Ada yang aneh dari Dewa, ia sedikit berubah sejak pria bernama Raffi hadir di kehidupanku. Padahal sudah ku jelaskan bahwa aku dan Raffi hanya berteman.
Dewa jadi sering diam, biasanya setiap pagi selalu menyapa dan ingin tahu keadaanku. Kini, hingga tengah hari baru kirim pesan bahkan tidak ada sama sekali.
Ya, mungkin memang harus bergantian aku yang menyapa lebih dulu. Karena memang sejatinya, cinta itu harus datang dari dua arah.
Tapi jika kamu tetap menganggap ku mulai berpaling darimu, kamu salah kak Dewa! Seorang Raffi tidak bisa menggantikan tempatmu di hatiku. Se_kaya apapun dia, setampan apapun dia dan mau setinggi apapun pendidikan dan jabatannya, tidak bisa membuatku mudah menyukainya.
Maka, jangan diam dan meredup?Bersinarlah terus dan terangi aku!
***
Entah apa yang sedang dipikirkan Dewa, hingga akhir-akhir ini sering diam dan seperti menghindar. Mungkin, sejak hadirnya Raffi di hidup Luisha. Padahal sudah berkali-kali Luisha tegaskan bahwa diantara dia dan Raffi hanya berteman. Meskipun sebenarnya Raffi ada rasa terhadap Luisha.
Jelas Dewa ada cemburu dan minder terhadap Raffi. Dari semua yang kelihatan memang ia merasa kalah. Ia merasa nol dibandingkan Raffi. Yang akhirnya membuat Luisha tidak tinggal diam. Luisha akan terus berusaha meyakinkan Dewa sampai Dewa percaya sepenuhnya.
***
Kemudian Luisha mengambil pena dari dalan pen case miliknya dan sebuah buku harian. Ia mulai menorehkan kata-kata di sana dan menariknya perlahan mengikuti ke mana isi otaknya kan membawanya.
Luisha gemar menulis puisi. Baginya, puisi adalah luapan hati paling jujur dan terkoordinasi. Membentuk kalimat yang estetik, lebih dari sekedar ocehan dan seruan.
Larik demi larik tersusun rapi. Rima yang senada bahkan tak terkesan bahwa semua itu muncul begitu saja.
Walaupun ia senang dan pandai menulis puisi, tapi ia hampir menenggelamkan bakatnya itu. Karena ia lupa kapan terakhir ia menulis puisi, sudah lama sekali.
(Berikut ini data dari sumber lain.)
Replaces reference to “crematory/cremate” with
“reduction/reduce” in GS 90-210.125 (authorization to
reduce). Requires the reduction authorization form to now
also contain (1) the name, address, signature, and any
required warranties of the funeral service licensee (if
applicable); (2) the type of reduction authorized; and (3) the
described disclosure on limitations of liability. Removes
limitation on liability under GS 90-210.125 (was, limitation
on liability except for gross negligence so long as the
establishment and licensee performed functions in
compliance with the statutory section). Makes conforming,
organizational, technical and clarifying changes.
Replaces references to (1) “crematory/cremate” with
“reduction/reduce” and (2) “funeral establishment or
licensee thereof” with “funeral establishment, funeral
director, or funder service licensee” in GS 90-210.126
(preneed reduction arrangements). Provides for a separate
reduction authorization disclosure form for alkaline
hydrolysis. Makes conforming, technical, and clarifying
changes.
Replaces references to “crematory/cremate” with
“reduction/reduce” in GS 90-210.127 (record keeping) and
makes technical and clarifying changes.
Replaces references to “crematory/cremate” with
Bahkan, dulu ia sering menulis puisi-puisi karena tuntutan mata pelajaran dan kontrak sebuah antologi puisi. Namun, hari-hari kemarin tak ada alasan untuknya membuat karya indah itu. Hingga saat ini, sebuah dorongan muncul kembali yang membuatnya ingin menulisnya lagi. Yap ... ia ingin menulis puisi untuk Dewa.
Entah, gejolak hati yang seperti apa yang membuatnya menumpahkan semuanya pada lembar putih di hadapannya. Bak gunung berapi yang sedang memuntahkan laharnya.
Kak Dewa, puisi ini aku tulis saat kita masih berada di kesunyian kita. Saat kau diam karena dunia sedang menjauhimu. Maka, akulah yang berbicara kepada dunia lewat puisi ini.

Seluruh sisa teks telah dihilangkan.